Let $V$ be a real vector space of dimension $n$. It is well-known that if $v_1,\dots,v_k$ are linearly independent vectors in $V$ (of course $k<n$), then there are $f_1,\dots,f_k\in V^*$, where $V^*$ is the dual space of $V$, such that $f_i(v_j)=\delta_{ij}$, and in this case $f_1,\dots,f_n$ are linearly independent.

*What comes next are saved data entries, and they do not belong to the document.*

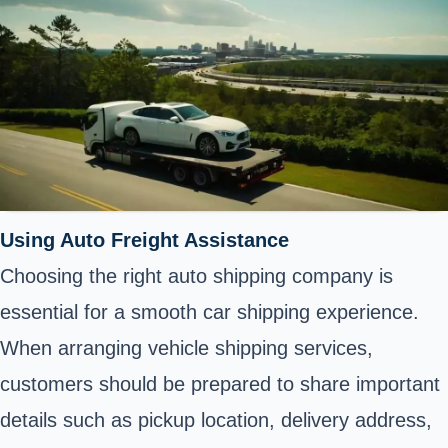
Using Auto Freight Assistance
Choosing the right auto shipping company is
essential for a smooth car shipping experience.
When arranging vehicle shipping services,
customers should be prepared to share important
details such as pickup location, delivery address,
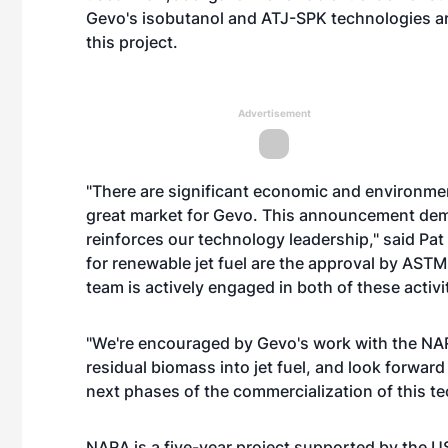
Gevo's isobutanol and ATJ-SPK technologies ar
this project.
Advertisement
"There are significant economic and environment
great market for Gevo. This announcement demon
reinforces our technology leadership," said Pa
for renewable jet fuel are the approval by ASTM
team is actively engaged in both of these activit
"We're encouraged by Gevo's work with the NAR
residual biomass into jet fuel, and look forward
next phases of the commercialization of this te
NARA is a five-year project supported by the US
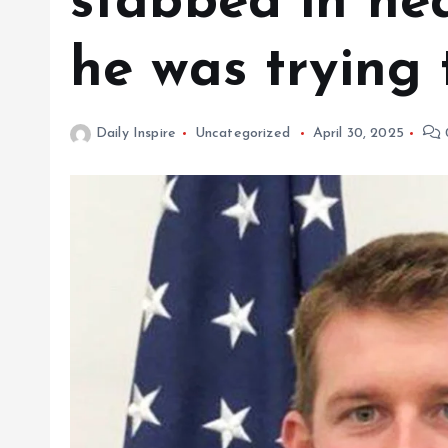
stabbed in hea
he was trying 
Daily Inspire
Uncategorized
April 30, 2025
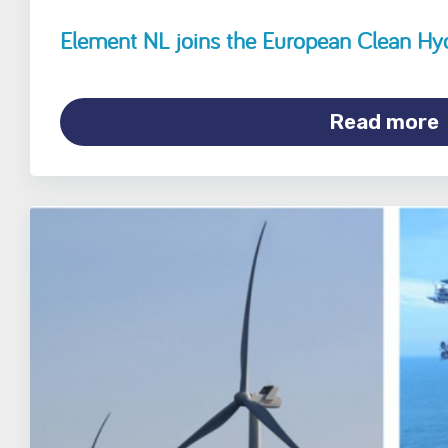
Element NL joins the European Clean Hy
Read more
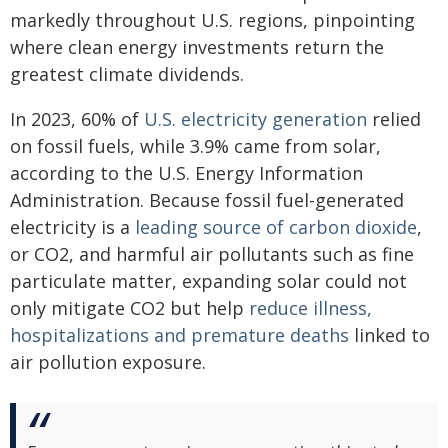
markedly throughout U.S. regions, pinpointing
where clean energy investments return the
greatest climate dividends.
In 2023, 60% of
U.S. electricity generation
relied
on fossil fuels, while 3.9% came from solar,
according to the U.S. Energy Information
Administration. Because fossil fuel-generated
electricity is a
leading source of carbon dioxide
,
or CO2, and harmful air pollutants such as fine
particulate matter, expanding solar could not
only mitigate CO2 but help
reduce illness,
hospitalizations and premature deaths
linked to
air pollution exposure.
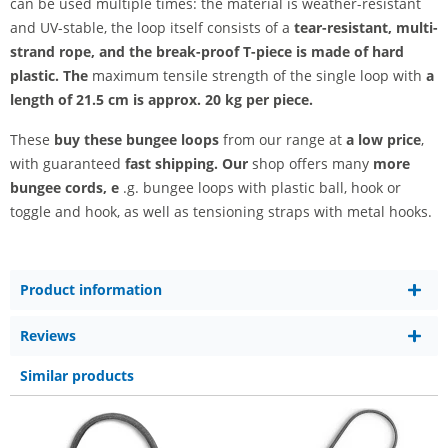
can be used multiple times: the material is weather-resistant
and UV-stable, the loop itself consists of a
tear-resistant, multi-
strand rope, and the break-proof T-piece is made of hard
plastic. The
maximum tensile strength of the single loop with
a
length of 21.5 cm is
approx. 20 kg per piece.
These
buy these bungee loops
from our range at
a low price
,
with guaranteed
fast shipping. Our
shop offers many
more
bungee cords, e
.g. bungee loops with plastic ball, hook or
toggle and hook, as well as tensioning straps with metal hooks.
Product information
Reviews
Similar products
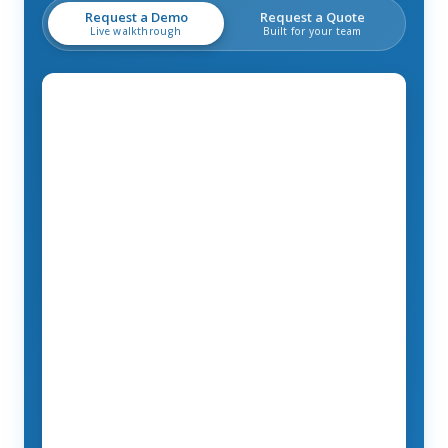
Request a Demo
Request a Quote
Live walkthrough
Built for your team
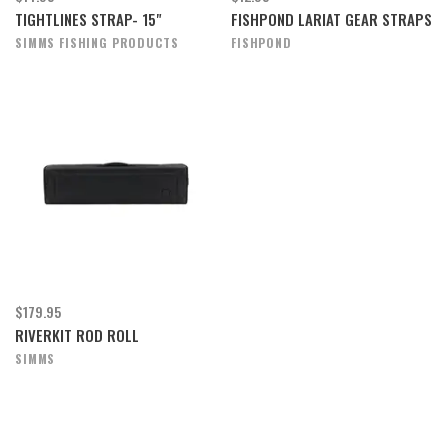
TIGHTLINES STRAP- 15"
FISHPOND LARIAT GEAR STRAPS
SIMMS FISHING PRODUCTS
FISHPOND
$179.95
RIVERKIT ROD ROLL
SIMMS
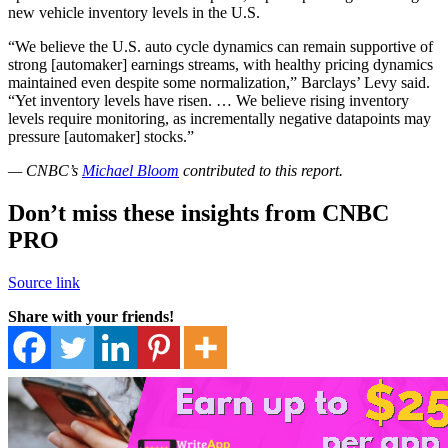
new vehicle inventory levels in the U.S.
“We believe the U.S. auto cycle dynamics can remain supportive of
strong [automaker] earnings streams, with healthy pricing dynamics
maintained even despite some normalization,” Barclays’ Levy said.
“Yet inventory levels have risen. … We believe rising inventory
levels require monitoring, as incrementally negative datapoints may
pressure [automaker] stocks.”
— CNBC’s
Michael Bloom
contributed to this report.
Don’t miss these insights from CNBC
PRO
Source link
Share with your friends!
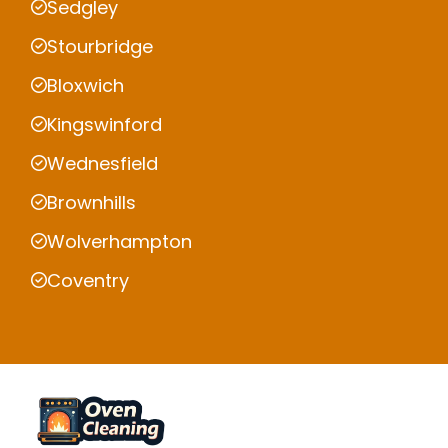
Sedgley
Stourbridge
Bloxwich
Kingswinford
Wednesfield
Brownhills
Wolverhampton
Coventry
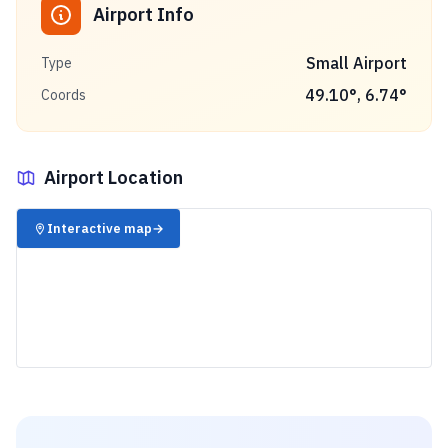
Airport Info
Small Airport
Type
49.10
°,
6.74
°
Coords
Airport Location
✈️
Interactive map
→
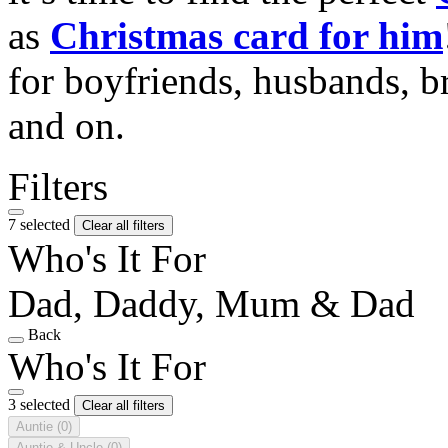
as
Christmas card for him
for boyfriends, husbands, b
and on.
Filters
7 selected
Clear all filters
Who's It For
Dad, Daddy, Mum & Dad
Back
Who's It For
3 selected
Clear all filters
Auntie
(0)
Auntie & Uncle
(0)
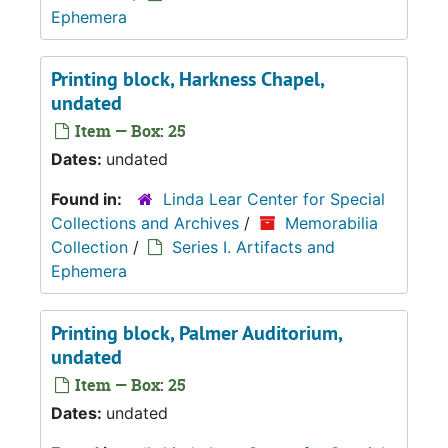
Ephemera
Printing block, Harkness Chapel,
undated
Item — Box: 25
Dates:
undated
Found in:
Linda Lear Center for Special
Collections and Archives
/
Memorabilia
Collection
/
Series I. Artifacts and
Ephemera
Printing block, Palmer Auditorium,
undated
Item — Box: 25
Dates:
undated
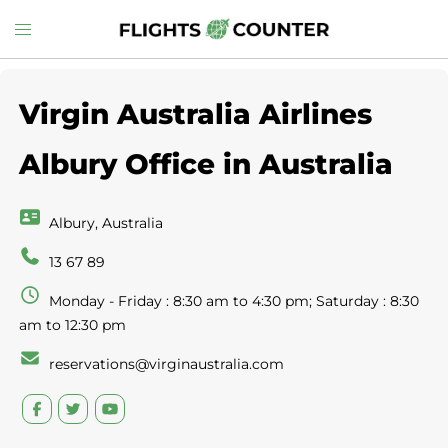
Skip
Toggle
to
menu
content
Virgin Australia Airlines
Albury Office in Australia
Albury, Australia
13 67 89
Monday - Friday : 8:30 am to 4:30 pm; Saturday : 8:30
am to 12:30 pm
reservations@virginaustralia.com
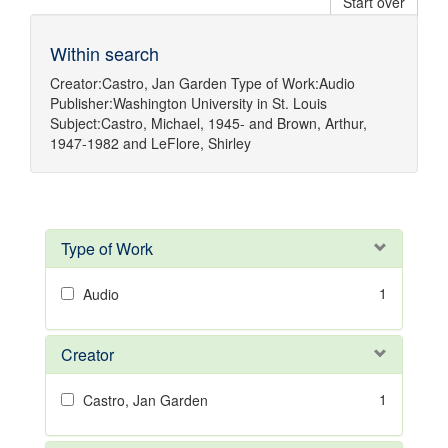
Start over
Within search
Creator:
Castro, Jan Garden
Type of Work:
Audio
Publisher:
Washington University in St. Louis
Subject:
Castro, Michael, 1945-
and
Brown, Arthur,
1947-1982
and
LeFlore, Shirley
Type of Work
1
Audio
Creator
1
Castro, Jan Garden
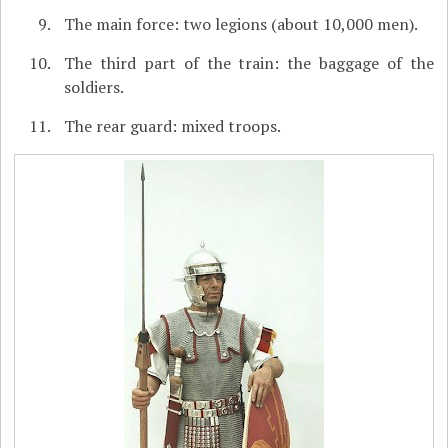
The main force: two legions (about 10,000 men).
The third part of the train: the baggage of the
soldiers.
The rear guard: mixed troops.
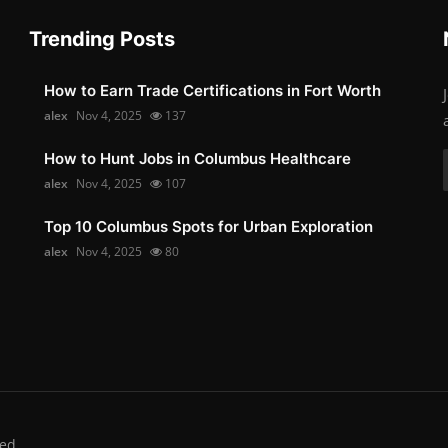
Trending Posts
How to Earn Trade Certifications in Fort Worth
alex
Nov 4, 2025
137
How to Hunt Jobs in Columbus Healthcare
alex
Nov 4, 2025
107
Top 10 Columbus Spots for Urban Exploration
alex
Nov 4, 2025
80
ed.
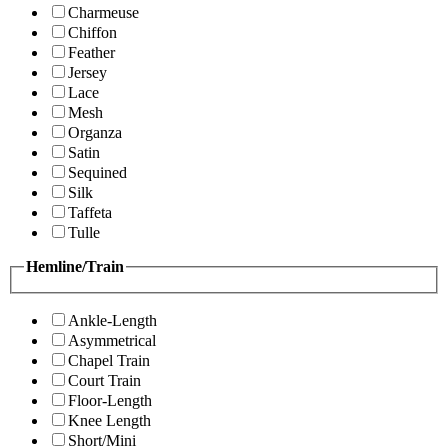
Charmeuse
Chiffon
Feather
Jersey
Lace
Mesh
Organza
Satin
Sequined
Silk
Taffeta
Tulle
Hemline/Train
Ankle-Length
Asymmetrical
Chapel Train
Court Train
Floor-Length
Knee Length
Short/Mini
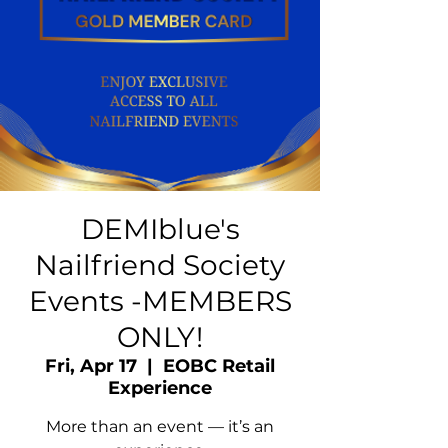
DEMIblue's
Nailfriend Society
Events -MEMBERS
ONLY!
Fri, Apr 17
  |  
EOBC Retail
Experience
More than an event — it’s an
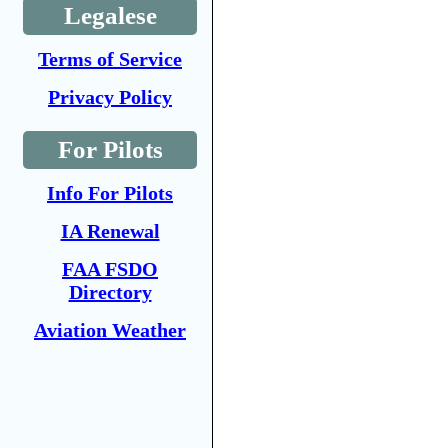
Legalese
Terms of Service
Privacy Policy
For Pilots
Info For Pilots
IA Renewal
FAA FSDO
Directory
Aviation Weather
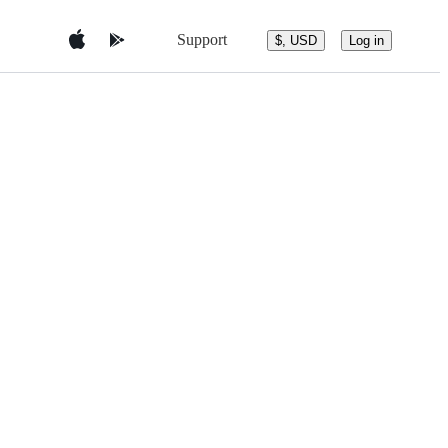
Support
$, USD
Log in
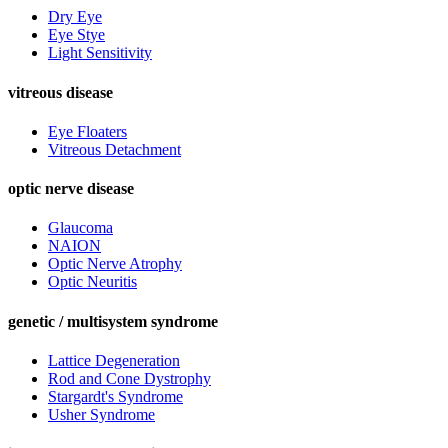
Dry Eye
Eye Stye
Light Sensitivity
vitreous disease
Eye Floaters
Vitreous Detachment
optic nerve disease
Glaucoma
NAION
Optic Nerve Atrophy
Optic Neuritis
genetic / multisystem syndrome
Lattice Degeneration
Rod and Cone Dystrophy
Stargardt's Syndrome
Usher Syndrome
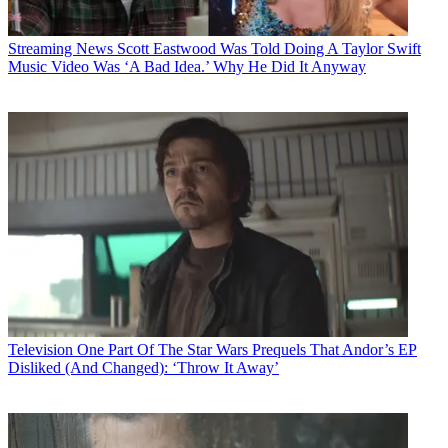
Streaming News
Scott Eastwood Was Told Doing A Taylor Swift
Music Video Was ‘A Bad Idea.’ Why He Did It Anyway
Television
One Part Of The Star Wars Prequels That Andor’s EP
Disliked (And Changed): ‘Throw It Away’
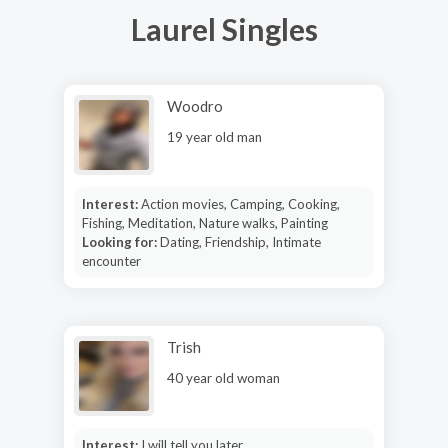
Laurel Singles
Woodro
19 year old man
Interest:
Action movies, Camping, Cooking,
Fishing, Meditation, Nature walks, Painting
Looking for:
Dating, Friendship, Intimate
encounter
Trish
40 year old woman
Interest:
I will tell you later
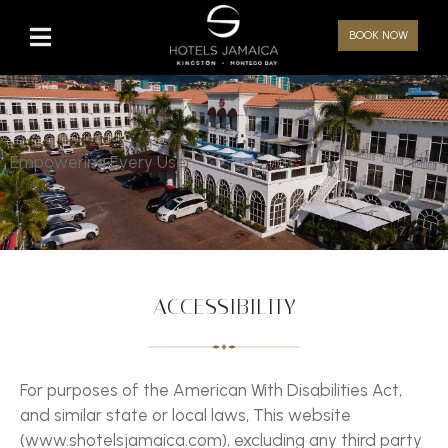
BOOK NOW
Empowering Every User
ACCESSIBILITY
For purposes of the American With Disabilities Act,
and similar state or local laws, This website
(www.shotelsjamaica.com), excluding any third party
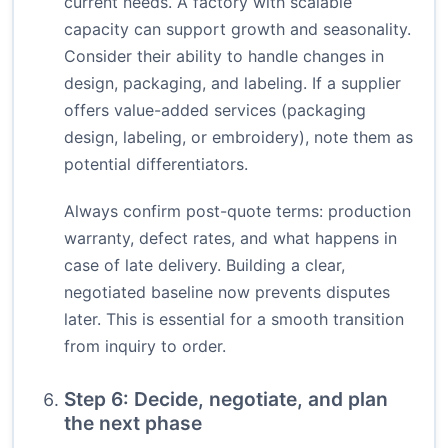
current needs. A factory with scalable
capacity can support growth and seasonality.
Consider their ability to handle changes in
design, packaging, and labeling. If a supplier
offers value-added services (packaging
design, labeling, or embroidery), note them as
potential differentiators.
Always confirm post-quote terms: production
warranty, defect rates, and what happens in
case of late delivery. Building a clear,
negotiated baseline now prevents disputes
later. This is essential for a smooth transition
from inquiry to order.
Step 6: Decide, negotiate, and plan
the next phase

Is the converse of this also true? That is, suppose $f_1,\dots,f_k\in V^*$ are linearly independent. Then are there $v_1,\dots,v_k\in V$, which are linearly independent, such that $f_i(v_j)=\delta_{ij}$? It is clear that if $f_i(v_j)=\delta_{ij}$, then the $v_i$'s are linaerly independent, so we only need to show that there exists $v_1,\dots,v_k$ such that $f_i(v_j)=\delta_{ij}$.
Best Answer
Yes, the converse is true.
Consider the map$$\begin{array}{rccc}\Psi\colon&V&\longrightarrow&(V^*)^*\\&v&\mapsto&\left(\begin{array}{ccc}V^*&\longrightarrow&k\\\alpha&\mapsto&\alpha(v)\end{array}\right),\end{array}$$where $k$ is the field that you're working with. Then $\Psi$ is injective and, since $V$ is finite-dimensional, it is then an isomorphism. So, take $\alpha_1,\ldots,\alpha_n\in(V^*)^*$ such that $\alpha_i(f_j)=\delta_{ij}$ and let $v_i=\Psi^{-1}(\alpha_i)$.